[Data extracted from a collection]
# # #

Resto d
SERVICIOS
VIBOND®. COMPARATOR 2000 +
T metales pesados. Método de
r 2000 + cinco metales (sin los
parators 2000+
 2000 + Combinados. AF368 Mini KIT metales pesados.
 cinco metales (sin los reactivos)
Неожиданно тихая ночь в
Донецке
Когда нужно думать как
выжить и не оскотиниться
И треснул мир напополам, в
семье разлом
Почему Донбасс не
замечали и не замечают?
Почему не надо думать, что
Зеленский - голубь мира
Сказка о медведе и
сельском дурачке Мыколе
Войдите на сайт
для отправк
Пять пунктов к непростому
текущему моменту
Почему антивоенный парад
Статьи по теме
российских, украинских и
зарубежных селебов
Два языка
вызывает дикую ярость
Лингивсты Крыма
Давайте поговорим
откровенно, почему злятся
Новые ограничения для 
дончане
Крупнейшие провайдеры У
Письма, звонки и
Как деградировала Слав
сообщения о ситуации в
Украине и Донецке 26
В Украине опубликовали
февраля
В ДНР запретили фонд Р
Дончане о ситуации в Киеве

# # #

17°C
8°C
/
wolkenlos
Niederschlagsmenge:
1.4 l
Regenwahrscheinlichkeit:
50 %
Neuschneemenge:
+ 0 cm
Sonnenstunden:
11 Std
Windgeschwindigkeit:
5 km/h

# # #

■ **TASK PROMPT**: Lines in the data that include the word "думать" should all be copied.

■ **SOLUTION FOR THIS TASK**:
Когда нужно думать как
Почему не надо думать, что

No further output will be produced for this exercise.